Data excerpts ▸
↓↓↓

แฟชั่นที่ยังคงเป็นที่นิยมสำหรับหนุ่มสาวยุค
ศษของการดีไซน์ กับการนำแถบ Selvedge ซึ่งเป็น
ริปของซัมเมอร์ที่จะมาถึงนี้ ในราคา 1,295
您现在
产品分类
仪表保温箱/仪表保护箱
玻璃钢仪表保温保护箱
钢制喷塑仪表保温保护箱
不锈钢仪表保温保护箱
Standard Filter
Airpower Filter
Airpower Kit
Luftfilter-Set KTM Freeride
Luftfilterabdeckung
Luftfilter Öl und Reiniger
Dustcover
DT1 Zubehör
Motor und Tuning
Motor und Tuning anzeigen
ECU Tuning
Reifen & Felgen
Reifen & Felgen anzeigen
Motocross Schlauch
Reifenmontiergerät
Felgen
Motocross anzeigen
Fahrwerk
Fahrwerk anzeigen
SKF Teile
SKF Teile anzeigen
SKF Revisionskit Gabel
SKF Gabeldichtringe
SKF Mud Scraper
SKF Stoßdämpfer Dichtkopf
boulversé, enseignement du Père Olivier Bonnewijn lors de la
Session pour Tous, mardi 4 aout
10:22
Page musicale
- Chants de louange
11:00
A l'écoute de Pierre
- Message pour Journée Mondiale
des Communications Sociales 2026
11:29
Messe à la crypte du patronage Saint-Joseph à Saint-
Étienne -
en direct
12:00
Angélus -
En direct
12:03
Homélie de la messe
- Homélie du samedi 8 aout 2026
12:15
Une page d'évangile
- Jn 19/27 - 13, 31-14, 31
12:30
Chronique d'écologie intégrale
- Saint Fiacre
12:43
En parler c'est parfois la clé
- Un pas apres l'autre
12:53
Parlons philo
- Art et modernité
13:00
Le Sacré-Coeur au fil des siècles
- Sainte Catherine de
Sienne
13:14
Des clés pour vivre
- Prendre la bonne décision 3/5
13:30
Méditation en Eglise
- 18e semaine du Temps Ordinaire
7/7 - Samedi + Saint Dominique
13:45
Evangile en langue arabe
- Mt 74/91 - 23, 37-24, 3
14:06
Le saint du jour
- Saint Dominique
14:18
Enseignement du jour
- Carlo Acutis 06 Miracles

↑↑↑
↓↓↓

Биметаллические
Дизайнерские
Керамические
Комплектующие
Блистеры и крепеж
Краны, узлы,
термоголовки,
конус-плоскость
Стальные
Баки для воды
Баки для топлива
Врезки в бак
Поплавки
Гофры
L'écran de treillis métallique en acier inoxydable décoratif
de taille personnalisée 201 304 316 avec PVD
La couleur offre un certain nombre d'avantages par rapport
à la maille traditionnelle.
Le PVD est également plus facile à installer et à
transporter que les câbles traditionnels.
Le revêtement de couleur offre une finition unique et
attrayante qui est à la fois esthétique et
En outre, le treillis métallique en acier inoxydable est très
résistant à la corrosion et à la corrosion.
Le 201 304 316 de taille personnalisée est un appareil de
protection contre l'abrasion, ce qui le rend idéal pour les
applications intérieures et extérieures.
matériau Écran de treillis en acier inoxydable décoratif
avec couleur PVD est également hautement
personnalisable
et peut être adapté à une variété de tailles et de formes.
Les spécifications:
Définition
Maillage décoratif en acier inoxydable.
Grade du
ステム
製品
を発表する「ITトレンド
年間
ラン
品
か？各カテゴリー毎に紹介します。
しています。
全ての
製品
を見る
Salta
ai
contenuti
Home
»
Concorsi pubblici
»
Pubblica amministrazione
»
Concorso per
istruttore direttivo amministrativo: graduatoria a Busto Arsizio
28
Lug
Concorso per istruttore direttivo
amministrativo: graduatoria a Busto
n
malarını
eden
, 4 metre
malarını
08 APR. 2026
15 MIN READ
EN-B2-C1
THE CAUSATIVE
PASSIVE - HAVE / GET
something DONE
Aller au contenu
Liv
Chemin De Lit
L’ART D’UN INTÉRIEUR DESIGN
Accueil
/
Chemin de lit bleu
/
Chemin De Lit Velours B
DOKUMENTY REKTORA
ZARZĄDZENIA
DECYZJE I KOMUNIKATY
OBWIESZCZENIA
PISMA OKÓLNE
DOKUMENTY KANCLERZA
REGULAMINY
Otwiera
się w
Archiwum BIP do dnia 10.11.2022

↑↑↑

Task directions ▸ Only lines containing "amministrativo" belong in the answer; copy every such line from the records.

Written answer ▸
istruttore direttivo amministrativo: graduatoria a Busto Arsizio
amministrativo: graduatoria a Busto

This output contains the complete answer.